[mythtv-users] What major features are planned for 0.27?
fatgerman at gmail.com
Sat Nov 24 17:59:11 UTC 2012
On Saturday 24 Nov 2012 12:13:34 Michael T. Dean wrote:
> On 11/24/2012 10:57 AM, Mark Greenwood wrote:
> > On Saturday 24 Nov 2012 10:19:01 Michael T. Dean wrote:
> >> On 11/24/2012 08:48 AM, Mark Greenwood wrote:
> >>> On Friday 23 Nov 2012 22:37:34 Michael T. Dean wrote:
> >>>> On 11/23/2012 10:02 PM, Preston Crow wrote:
> >>>>> On 11/23/12 21:58, Michael T. Dean wrote:
> >>>>>> On 11/21/2012 10:10 AM, Mark Greenwood wrote:
> >>>>>>> One thing that could be contributed though, and I don't know how
> >>>>>>> easy/hard this would be but with pointers I'd be prepared to look into
> >>>>>>> it, would be to make mythtv understand the multimedia keycodes sent by
> >>>>>>> IR remotes that are handled by the kernel's devinput interface (eg
> >>>>>>> KEY_PLAY, KEY_FASTFORWARD etc). Xbmc understands these natively and
> >>>>>>> means I didn't have to go through the trauma of setting up lirc.

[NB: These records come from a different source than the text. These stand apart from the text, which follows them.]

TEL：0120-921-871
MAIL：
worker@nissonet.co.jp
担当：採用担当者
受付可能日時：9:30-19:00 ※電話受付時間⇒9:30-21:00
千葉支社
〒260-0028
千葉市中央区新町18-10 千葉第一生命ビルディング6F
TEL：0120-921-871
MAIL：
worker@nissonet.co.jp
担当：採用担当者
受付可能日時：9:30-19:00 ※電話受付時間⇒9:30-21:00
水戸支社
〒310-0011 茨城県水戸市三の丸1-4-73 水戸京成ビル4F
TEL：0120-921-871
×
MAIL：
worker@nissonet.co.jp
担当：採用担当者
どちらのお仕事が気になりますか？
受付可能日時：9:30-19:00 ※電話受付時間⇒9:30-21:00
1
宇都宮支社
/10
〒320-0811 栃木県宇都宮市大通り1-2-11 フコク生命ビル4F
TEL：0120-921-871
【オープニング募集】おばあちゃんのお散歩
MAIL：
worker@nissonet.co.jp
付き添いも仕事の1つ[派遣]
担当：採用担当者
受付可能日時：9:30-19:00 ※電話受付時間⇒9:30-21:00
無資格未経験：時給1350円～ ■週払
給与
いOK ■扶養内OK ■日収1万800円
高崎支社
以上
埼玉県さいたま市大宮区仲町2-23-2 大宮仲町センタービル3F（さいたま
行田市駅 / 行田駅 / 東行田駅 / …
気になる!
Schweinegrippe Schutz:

> >>>>>> Pretty sure you just need to use mythfrontend's Edit Keys to set what
> >>>>>> you want each to do.
> >>>>> Yes, but the point is that this is something that should just work
> >>>>> without doing anything. There should be good default settings for all
> >>>>> those keycodes already. (This hasn't impacted me, but it sounds like
> >>>>> a simple and obvious improvement.)

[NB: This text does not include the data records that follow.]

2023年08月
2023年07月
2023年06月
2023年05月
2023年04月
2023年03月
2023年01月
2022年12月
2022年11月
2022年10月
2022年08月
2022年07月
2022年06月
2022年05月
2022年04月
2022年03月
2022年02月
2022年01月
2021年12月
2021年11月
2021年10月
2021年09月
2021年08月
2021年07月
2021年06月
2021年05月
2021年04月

> >>>> Of course, you do understand that there are both TV Playback|PLAY, and
> >>>> TV Playback|PAUSE (which is toggle play/pause).
> >>>> It's neither simple, nor obvious, to me which one the play button on
> >>>> Mark's remote should send... And the play button is the simplest of the
> >>>> multimedia ones... Does fast forward do a Global|RIGHT or TV
> >>>> Playback|SEEKFFWD or TV Playback|FFWDSTICKY or even TV Playback|JUMPFFWD?
> >>> Actually it's only complicated because mythtv makes things complicated by having too many choices. XBMC seems to take a much more pragmatic view. In a logical, simple world the Play key starts playback, the Pause key pauses and unpauses, and the Fast Forward button fast forwards - just like on any off-the-shelf PVR system made in the last 30 years, because people understand that. It's obvious what the default settings should be, and people can still customize if they want to.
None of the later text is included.